歌手ユン・ジョンシンの「坂道」を選曲したジュンスは「この曲だけはぜひ歌ってみたかったです」と話した。

「6年間、放送活動はまったくできませんでした。韓国の歌手として韓国の番組に出演できないというのは色々と大変なのが事実です。もちろん昔は多数の番組に出演しなければならなかったので、優先順位をつけて出演をキャンセルしたりしていたんですが、今はそのオファーももらえない状況ですし、オファーを受けても応じられない状況です」と自身が置かれた現実について明かした。

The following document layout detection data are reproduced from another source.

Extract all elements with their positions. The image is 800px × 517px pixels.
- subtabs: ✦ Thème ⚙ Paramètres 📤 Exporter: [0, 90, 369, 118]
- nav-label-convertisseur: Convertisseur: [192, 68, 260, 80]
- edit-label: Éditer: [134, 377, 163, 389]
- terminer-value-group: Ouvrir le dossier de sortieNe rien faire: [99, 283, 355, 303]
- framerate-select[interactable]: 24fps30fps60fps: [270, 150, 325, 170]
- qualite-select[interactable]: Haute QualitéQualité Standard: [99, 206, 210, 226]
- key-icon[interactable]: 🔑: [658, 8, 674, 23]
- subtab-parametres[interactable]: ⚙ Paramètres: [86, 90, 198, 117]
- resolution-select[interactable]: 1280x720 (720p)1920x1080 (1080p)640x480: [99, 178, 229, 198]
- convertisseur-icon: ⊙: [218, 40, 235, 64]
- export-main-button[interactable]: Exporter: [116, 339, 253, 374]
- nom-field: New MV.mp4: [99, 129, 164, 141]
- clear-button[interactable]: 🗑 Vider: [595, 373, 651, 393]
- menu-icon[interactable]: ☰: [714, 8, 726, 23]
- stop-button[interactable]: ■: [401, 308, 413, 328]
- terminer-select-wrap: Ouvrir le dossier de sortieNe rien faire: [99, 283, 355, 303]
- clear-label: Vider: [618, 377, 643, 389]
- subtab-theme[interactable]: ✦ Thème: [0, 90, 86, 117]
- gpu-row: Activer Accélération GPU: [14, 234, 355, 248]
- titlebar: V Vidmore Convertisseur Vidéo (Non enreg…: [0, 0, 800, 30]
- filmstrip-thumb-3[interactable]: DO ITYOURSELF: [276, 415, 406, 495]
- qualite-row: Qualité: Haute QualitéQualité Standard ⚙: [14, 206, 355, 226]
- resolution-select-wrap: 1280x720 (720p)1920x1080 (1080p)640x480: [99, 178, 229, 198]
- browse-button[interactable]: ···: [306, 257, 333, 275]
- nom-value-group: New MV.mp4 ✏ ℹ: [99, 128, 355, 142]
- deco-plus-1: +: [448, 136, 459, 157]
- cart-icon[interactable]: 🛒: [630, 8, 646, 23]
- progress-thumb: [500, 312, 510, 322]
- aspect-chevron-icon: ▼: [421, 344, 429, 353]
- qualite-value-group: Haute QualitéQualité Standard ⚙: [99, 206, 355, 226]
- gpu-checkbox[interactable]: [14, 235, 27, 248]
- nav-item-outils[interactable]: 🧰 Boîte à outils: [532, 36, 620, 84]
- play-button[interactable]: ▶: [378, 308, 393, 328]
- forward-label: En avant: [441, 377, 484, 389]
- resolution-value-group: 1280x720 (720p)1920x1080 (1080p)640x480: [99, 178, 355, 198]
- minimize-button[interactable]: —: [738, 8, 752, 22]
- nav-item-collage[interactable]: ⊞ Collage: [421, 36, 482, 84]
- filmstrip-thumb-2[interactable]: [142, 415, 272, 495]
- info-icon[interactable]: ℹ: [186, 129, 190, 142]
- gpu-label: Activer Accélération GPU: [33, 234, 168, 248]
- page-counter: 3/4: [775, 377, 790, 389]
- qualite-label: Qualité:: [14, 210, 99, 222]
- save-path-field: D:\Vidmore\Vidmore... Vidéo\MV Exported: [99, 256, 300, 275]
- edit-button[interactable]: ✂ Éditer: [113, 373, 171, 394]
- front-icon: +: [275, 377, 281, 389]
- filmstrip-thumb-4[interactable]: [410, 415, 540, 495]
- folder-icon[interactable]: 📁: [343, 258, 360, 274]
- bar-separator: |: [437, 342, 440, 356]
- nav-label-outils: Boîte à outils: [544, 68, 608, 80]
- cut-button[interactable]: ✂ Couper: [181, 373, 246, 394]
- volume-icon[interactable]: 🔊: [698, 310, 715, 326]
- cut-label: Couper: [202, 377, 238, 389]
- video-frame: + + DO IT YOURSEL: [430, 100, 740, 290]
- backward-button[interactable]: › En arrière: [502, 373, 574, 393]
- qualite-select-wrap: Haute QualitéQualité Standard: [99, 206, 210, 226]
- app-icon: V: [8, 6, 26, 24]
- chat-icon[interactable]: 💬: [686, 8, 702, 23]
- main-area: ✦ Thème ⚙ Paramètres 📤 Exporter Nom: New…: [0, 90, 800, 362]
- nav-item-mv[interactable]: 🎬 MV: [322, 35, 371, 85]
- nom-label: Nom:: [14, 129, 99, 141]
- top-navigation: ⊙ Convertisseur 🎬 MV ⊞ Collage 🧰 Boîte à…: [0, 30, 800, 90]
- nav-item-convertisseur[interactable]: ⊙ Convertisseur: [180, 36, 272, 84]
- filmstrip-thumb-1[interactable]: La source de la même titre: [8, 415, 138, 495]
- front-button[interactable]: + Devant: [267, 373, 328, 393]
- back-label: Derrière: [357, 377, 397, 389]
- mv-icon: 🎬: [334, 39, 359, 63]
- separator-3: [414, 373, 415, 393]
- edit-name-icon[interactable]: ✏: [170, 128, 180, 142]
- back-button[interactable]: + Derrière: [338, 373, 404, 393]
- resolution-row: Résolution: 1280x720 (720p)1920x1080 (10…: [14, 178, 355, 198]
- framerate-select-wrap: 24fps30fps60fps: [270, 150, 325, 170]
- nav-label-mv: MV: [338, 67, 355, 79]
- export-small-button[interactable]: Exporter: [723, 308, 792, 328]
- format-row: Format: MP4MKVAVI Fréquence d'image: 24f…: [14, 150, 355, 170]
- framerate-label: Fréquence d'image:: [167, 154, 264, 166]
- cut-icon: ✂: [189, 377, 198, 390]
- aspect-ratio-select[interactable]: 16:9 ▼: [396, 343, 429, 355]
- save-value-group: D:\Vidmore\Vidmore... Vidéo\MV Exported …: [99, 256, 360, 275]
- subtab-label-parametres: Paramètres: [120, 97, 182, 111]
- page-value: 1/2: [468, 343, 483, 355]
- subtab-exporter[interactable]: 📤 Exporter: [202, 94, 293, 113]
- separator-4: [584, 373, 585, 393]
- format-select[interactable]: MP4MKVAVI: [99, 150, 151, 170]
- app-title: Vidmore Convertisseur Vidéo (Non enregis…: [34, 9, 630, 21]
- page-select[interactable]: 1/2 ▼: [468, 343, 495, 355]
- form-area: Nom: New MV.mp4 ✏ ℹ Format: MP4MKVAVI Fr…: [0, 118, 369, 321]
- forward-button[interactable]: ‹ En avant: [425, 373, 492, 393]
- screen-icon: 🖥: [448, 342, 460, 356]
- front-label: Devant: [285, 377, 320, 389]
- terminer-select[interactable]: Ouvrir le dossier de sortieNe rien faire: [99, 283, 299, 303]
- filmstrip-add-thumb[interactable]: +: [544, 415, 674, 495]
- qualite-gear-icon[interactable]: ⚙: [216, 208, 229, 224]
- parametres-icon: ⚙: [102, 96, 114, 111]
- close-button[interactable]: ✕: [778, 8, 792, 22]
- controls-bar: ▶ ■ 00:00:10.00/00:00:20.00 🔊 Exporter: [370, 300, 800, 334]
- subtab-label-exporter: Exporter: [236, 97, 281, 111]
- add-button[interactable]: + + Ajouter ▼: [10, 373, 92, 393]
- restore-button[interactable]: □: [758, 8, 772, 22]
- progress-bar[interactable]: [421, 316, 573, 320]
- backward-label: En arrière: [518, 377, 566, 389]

そう言いながら「こんな中でもアルバムを、しかもアルバムに10曲以上を収録するのは、僕にとっても、事務所にとっても大きな勇気が必要なのが事実です。放送活動ができても難しいアルバムなのに、放送活動ができないことを知りながらアルバムを出すというのは本当に大変なことです」と告白した。

特に「ここにいらっしゃる方々やテレビを通じてご覧になっている方々、海外の多くのファンの皆さんが側にいてくださったからこそ、僕がアルバムを出すことができ、公演を開催しながら耐えて今日、この場に立つことができました」とし、暫く言葉を続けられなかった。

「本当に辛いです」と涙をこぼしたジュンスは「番組のステージに立つのがどうしてこんなに大変なのか分かりませんが、今日は絶対に忘れられない時間です。皆さんと僕が共に色んな変化を経験し、このステージに立つまで、共に歩いてきた道を歌います」と語った。

だが、ジュンスは歌う途中に涙をこぼし、「すみません」と歌をストップした。6年間一緒に耐えてきた観客も、ジュンスの涙に一緒に泣いた。

ジュンスは6年ぶりとなる音楽番組だったこの日の公演で、小劇場に相応しく編曲した「FLOWER」やアンコール曲など、計8曲を歌った。公演時間は約1時間30分。6年間、待ちに待って得たジュンスと観客の大切な時間だった。

この日収録したジュンスの公演は、30日夜12時10分に韓国で放送される。